Export (0) Print
Expand All

Optimizing the Performance of a Windows Network Projector (Windows Embedded CE 6.0)

1/19/2010

Qiong Xu, Brigette Huang, Luke Bayler

July 2008

The Windows Network Projector target device technology for Windows Embedded CE 6.0 provides users with a solution that allows users to create a remote connection from a Windows Network Projector display to a Windows Vista desktop computer over any IP-based network. The wireless Windows Network Projector and the Windows Vista desktop computer use Web Services on Devices (WSD) for discovery of the Windows Network Projector and the Remote Desktop Protocol (RDP) to display the Windows Vista desktop. This technical article focuses the performance characteristics of RDP during Windows Network Projector sessions.

Windows Embedded CE 6.0

The Windows Network Projector target device technology for CE 6.0 provides basic functionality for business user scenarios, and OEMs can customize this technology for their hardware platform. Other than the basic functionality and any customizations, the performance of the Windows Network Projector is an important factor that affects any customizations that OEMs may implement. This technical article provides a general discussion of important performance guidelines and considerations, and describes the flow of execution and the data structures used in the Windows Network Projector's RDP sessions. This technical article presents data that Microsoft collected from profiling tests and observations from Microsoft's performance investigations.

The performance issues discussed in this technical article focus on the core business user scenarios, such as Microsoft PowerPoint slide show animations. Performance in animations is crucial because animations are the most processor intensive component in a Microsoft PowerPoint slide show. You should not rely on the performance characteristics presented in this technical article to replace any performance benchmark tests or other tests.

This technical article does not discuss the following topics:

  • Overall RDP performance in the non-core business user Windows Network Projector scenario, or when the Windows Network Projector is in Thin Client mode; thin Client RDP mode in a Windows Network Projector is different from the collaborative mode of the Windows Network Projector. In collaborative mode, the server sends RDP packets in push mode, while in Thin Client mode the server sends RDP packets in receive-acknowledge mode.
  • The functionality and configuration of a Windows Network Projector, for more information about a Windows Network Projector, see Developing a Windows Network Projector.
  • Discovery of and connection to Web Services on Devices (WSD).

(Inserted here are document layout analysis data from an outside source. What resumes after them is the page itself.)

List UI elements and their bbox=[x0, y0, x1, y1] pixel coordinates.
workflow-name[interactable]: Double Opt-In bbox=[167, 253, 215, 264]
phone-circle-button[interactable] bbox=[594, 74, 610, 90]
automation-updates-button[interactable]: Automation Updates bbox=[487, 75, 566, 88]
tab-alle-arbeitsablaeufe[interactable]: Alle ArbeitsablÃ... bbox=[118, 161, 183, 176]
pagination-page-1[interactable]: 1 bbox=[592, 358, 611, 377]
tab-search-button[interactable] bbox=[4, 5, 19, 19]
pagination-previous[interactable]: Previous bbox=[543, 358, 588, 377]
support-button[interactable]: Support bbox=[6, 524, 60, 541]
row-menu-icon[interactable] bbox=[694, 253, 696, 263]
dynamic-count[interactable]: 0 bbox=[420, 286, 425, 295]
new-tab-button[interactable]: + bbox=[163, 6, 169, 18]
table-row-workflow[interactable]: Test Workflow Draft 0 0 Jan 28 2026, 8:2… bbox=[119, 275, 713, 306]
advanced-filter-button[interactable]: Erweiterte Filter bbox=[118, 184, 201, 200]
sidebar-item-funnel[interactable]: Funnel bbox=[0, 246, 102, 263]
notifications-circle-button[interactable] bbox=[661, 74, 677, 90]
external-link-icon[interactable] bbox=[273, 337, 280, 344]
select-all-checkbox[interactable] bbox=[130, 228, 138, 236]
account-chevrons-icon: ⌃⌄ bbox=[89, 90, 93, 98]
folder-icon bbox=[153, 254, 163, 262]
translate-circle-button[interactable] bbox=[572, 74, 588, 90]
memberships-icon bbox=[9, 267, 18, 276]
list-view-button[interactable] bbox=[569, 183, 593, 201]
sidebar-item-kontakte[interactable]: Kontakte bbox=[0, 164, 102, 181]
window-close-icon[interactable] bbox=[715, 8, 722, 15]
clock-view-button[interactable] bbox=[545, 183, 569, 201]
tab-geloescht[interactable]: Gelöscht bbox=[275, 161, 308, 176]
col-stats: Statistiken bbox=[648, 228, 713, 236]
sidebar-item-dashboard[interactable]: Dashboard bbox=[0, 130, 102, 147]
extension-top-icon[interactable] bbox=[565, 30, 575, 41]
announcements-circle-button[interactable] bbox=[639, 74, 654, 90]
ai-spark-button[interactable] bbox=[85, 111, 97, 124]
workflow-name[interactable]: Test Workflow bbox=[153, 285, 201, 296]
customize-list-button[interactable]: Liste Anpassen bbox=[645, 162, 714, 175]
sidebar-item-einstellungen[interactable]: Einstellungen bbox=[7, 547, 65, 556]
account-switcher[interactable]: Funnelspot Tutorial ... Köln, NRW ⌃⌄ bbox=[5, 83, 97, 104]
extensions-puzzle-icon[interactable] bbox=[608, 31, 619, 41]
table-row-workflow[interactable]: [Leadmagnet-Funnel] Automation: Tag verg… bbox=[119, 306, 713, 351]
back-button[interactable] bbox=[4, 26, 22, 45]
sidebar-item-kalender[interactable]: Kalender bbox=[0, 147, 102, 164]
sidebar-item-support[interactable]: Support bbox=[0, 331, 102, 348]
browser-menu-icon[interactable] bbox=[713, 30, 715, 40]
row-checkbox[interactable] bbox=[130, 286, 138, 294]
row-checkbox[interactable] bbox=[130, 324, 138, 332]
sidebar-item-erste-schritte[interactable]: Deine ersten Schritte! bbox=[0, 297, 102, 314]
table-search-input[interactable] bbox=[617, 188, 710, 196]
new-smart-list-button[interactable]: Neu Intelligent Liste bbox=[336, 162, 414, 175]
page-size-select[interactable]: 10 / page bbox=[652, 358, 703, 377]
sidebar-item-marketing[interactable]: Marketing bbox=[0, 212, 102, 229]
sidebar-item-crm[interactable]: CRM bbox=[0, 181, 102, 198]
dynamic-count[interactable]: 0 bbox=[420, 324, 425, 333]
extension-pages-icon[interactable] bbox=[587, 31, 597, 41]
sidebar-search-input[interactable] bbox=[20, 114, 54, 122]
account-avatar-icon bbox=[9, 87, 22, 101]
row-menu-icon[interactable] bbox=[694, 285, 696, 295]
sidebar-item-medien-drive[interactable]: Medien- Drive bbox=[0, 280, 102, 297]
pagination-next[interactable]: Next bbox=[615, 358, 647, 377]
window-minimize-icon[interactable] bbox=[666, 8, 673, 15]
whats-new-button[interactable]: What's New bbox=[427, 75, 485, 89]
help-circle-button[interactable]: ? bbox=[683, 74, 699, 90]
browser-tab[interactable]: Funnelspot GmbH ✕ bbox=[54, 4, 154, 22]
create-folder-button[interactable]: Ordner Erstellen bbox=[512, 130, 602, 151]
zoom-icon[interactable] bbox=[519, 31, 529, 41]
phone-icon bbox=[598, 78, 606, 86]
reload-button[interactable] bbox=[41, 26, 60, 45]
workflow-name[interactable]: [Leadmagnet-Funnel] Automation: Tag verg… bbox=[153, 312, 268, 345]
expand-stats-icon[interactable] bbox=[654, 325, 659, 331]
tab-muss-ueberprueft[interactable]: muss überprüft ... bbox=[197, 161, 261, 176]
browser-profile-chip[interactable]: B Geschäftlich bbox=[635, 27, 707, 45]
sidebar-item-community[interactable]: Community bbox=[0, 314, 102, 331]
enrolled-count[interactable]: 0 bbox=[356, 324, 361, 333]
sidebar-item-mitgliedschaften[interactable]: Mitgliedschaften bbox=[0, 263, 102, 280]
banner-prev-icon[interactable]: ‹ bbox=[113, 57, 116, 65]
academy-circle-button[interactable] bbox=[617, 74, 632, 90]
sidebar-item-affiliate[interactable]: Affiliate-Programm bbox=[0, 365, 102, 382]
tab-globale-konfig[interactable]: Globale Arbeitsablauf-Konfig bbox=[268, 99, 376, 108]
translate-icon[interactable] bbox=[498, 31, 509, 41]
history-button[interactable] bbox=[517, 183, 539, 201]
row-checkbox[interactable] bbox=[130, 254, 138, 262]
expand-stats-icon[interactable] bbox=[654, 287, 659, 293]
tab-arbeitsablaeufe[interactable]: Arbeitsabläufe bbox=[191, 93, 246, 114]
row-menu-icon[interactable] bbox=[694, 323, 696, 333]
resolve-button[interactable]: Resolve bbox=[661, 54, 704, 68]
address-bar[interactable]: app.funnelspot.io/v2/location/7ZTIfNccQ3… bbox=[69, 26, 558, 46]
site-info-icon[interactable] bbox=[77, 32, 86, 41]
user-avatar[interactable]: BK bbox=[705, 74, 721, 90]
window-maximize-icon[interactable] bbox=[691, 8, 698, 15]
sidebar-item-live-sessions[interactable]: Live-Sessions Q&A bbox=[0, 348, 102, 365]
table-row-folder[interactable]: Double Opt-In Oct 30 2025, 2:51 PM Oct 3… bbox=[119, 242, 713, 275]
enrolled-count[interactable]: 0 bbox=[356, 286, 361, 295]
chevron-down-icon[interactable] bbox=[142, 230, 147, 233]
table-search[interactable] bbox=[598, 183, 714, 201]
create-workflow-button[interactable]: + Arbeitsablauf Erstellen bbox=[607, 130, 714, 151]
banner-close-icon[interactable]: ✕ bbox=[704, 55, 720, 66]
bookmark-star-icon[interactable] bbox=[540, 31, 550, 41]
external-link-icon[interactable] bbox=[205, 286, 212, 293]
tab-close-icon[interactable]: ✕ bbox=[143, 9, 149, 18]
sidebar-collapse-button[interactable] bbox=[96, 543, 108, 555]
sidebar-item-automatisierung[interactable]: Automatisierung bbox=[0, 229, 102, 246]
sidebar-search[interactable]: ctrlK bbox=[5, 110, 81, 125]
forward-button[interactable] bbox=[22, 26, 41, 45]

The performance of a Windows Network Projector depends on many things. As with any performance measurement, the overall performance is contingent on the performance of the most detrimental components of the system. Microsoft tested performance bottlenecks on many hardware platforms and software configurations. These tests included performance benchmark tests, Microsoft PowerPoint tests, and graphics device interface (GDI) performance tests. Microsoft conducted performance tests on a 1.8 GHz Microsoft Windows Embedded CE PC-based hardware platform (CEPC), a 233 MHz CEPC, and a 400 MHz NEC Solution Gear 2-Vr5500. After analyzing the performance data collected on these hardware platforms, only Microsoft PowerPoint slide shows with demanding animations on hardware platforms with low frequency CPUs had performance issues. Test results on other hardware platforms running a Windows Network Projector showed favorable performance data.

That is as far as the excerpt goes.